119 JCPenney Store Properties Sold to Boston Firm in $947 Million Deal

After accounting for closing costs, between $928 million and $932 million will be distributed to beneficiaries.
Published: 7/30/2025, 10:40:49 PM EDT
119 JCPenney Store Properties Sold to Boston Firm in $947 Million Deal
Customers enter a JCPenney store in San Bruno, Calif., on Sept. 1, 2023. (Justin Sullivan/Getty Images)

A trust holding JCPenney store properties announced last week it has finalized a binding agreement to sell its entire 119-property portfolio for $947 million in cash to a Boston-based investment firm, marking one of the largest retail real estate transactions of the year.

Copper Property CTL Pass Through Trust disclosed that it entered into the amended purchase agreement July 23 with an affiliate of Onyx Partners Ltd., concluding an extensive marketing process conducted by commercial real estate firm Newmark.

The transaction involves properties currently subject to long-term triple-net master leases with Penney Intermediate Holdings LLC and its affiliates. The arrangement means tenants are responsible for property taxes, insurance, and maintenance costs, in addition to base rent.

The sale is scheduled to close by Sept. 8, pending standard real estate closing conditions.
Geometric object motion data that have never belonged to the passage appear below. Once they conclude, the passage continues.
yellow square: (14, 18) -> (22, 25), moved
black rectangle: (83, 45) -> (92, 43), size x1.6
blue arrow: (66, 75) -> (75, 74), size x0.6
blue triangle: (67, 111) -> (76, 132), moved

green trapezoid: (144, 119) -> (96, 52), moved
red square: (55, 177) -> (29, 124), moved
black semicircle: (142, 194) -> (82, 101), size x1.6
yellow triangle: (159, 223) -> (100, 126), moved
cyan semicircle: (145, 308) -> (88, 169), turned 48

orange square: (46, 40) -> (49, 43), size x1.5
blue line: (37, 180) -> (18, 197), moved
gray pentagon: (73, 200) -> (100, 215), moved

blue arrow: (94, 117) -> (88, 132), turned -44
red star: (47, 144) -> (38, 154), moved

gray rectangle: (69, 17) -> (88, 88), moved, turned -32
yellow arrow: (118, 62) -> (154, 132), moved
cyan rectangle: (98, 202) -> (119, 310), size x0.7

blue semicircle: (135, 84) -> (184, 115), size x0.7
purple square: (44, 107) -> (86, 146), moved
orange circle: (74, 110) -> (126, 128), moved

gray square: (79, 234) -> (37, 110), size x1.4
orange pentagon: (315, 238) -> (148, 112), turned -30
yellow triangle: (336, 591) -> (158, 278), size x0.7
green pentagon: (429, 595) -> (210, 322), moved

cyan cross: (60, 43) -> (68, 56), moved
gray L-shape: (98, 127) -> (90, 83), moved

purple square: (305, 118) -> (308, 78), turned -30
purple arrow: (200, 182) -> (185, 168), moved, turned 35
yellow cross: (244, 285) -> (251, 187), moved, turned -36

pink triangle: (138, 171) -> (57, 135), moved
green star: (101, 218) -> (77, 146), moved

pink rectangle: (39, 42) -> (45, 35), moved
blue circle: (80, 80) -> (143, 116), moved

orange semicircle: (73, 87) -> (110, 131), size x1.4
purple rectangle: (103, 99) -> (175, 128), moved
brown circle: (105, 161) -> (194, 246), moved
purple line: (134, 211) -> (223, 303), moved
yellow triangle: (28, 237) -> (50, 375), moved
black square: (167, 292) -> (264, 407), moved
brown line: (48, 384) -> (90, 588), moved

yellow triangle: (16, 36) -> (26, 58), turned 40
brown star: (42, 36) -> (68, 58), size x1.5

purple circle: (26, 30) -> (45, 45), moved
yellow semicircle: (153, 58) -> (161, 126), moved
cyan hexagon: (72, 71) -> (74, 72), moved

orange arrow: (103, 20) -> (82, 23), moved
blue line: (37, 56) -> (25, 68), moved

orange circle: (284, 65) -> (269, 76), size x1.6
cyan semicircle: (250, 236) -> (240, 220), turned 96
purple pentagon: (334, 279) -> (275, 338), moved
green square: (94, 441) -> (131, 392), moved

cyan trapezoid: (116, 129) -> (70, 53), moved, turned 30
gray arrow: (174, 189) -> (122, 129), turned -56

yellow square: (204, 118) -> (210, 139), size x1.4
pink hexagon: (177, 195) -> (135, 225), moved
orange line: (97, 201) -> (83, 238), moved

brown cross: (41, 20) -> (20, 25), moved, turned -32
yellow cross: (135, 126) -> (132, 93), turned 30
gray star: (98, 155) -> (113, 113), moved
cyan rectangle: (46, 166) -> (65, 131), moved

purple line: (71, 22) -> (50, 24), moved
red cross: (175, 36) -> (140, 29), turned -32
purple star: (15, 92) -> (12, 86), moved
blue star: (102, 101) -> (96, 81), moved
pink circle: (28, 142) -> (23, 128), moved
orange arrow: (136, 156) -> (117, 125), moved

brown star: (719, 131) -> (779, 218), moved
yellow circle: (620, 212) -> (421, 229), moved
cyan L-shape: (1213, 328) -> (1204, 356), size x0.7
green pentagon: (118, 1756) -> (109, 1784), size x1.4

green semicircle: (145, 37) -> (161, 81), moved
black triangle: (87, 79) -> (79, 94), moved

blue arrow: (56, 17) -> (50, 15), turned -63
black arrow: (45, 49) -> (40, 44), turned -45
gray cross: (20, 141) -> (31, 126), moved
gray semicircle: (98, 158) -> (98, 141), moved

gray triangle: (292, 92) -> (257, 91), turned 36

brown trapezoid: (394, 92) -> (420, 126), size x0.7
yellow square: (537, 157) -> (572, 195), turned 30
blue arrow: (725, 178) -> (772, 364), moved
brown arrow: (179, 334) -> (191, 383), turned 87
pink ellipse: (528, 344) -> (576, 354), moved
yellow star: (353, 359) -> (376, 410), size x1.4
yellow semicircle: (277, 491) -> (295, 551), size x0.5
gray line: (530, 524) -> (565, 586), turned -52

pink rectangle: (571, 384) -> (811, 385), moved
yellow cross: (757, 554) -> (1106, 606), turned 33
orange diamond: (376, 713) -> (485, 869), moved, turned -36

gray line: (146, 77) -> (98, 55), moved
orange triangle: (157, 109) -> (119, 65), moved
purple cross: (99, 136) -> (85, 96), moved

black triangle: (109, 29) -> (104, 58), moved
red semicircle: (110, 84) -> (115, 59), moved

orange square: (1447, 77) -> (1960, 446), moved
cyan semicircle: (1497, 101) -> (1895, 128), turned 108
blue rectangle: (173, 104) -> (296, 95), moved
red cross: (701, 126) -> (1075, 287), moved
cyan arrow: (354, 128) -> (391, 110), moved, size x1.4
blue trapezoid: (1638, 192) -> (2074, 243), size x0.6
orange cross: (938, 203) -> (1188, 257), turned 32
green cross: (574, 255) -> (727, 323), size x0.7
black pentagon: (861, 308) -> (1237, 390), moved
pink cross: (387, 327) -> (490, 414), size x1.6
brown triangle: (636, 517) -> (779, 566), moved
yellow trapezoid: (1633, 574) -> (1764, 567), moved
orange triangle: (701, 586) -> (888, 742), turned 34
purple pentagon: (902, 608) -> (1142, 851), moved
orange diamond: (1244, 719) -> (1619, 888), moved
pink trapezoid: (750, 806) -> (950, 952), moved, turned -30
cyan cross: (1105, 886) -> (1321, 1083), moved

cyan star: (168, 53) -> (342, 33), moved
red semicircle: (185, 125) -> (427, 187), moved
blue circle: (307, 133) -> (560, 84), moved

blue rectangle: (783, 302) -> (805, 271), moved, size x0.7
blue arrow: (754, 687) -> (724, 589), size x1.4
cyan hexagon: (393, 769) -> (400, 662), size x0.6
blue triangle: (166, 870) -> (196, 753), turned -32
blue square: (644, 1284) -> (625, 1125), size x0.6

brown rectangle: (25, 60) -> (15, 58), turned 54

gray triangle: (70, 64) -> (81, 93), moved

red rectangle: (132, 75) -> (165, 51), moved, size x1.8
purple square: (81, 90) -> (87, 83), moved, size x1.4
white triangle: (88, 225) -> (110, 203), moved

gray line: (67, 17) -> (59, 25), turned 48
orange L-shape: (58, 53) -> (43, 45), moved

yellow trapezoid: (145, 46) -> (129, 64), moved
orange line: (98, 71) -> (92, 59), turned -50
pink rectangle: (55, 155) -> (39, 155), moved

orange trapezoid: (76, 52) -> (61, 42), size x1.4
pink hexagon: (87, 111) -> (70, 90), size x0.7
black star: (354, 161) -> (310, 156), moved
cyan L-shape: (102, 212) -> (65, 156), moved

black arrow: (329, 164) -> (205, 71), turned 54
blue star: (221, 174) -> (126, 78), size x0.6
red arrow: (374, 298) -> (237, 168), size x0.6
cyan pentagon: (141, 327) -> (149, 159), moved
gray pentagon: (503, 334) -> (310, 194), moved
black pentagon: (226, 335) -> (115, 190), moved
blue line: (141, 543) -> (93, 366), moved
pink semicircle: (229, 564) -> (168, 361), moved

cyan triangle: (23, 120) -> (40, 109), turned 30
According to principal financial officer Larry Finger, who discussed the transaction during a July 28 conference call, creditors of JCPenney will receive the distribution funds. After accounting for closing costs, between $928 million and $932 million will be distributed to beneficiaries.
JCPenney has been working to stabilize operations following its emergence from bankruptcy proceedings four years ago.
JCPenney's corporate history spans more than a century, according to company information found on its website. The retailer was established in 1902 in Kemmerer, Wyoming, under the original name "The Golden Rule" store, reflecting founder James Cash Penney's business philosophy of treating customers with respect and fairness.

JCPenney donated its corporate archives and founder papers to Southern Methodist University's DeGoyler Library in 2004. The collection includes more than 20,000 photographs and 1,500 linear feet of correspondence, speeches, ledgers, catalogs, and publications documenting over 100 years of corporate history.

The retailer currently operates as one of the nation's largest sellers of apparel, home goods, jewelry, and beauty products. Its portfolio includes both private label brands and national merchandise, with several exclusive private brands including Liz Claiborne, Stafford, Okie Dokie, and Worthington.

In January 2025, JCPenney and SPARC Group announced plans to merge into a new organization called Catalyst Brands. The combined entity would oversee 1,800 retail locations, employ 60,000 people, maintain nearly $1 billion in liquid assets, and serve more than 60 million customers.

"The merger should result in significant synergies with cost savings for all brands in the portfolio from lowered customer acquisition cost to product development savings," business consultant Joseph Raetzer told The Epoch Times regarding the combination.

According to retail analyst Sidharth Ramsinghaney of Twilio, the merger represents "a watershed moment in retail consolidation" driven by operational efficiency needs, customer data utilization opportunities, and portfolio diversification requirements.

The property trust hosted a conference call on Monday, July 28, to discuss the transaction details with investors and analysts. The call included a question-and-answer session with trust management representatives.

Additional trust information, including monthly and quarterly reports plus Securities and Exchange Commission filings, remains accessible through the trust's official website at ctltrust.net.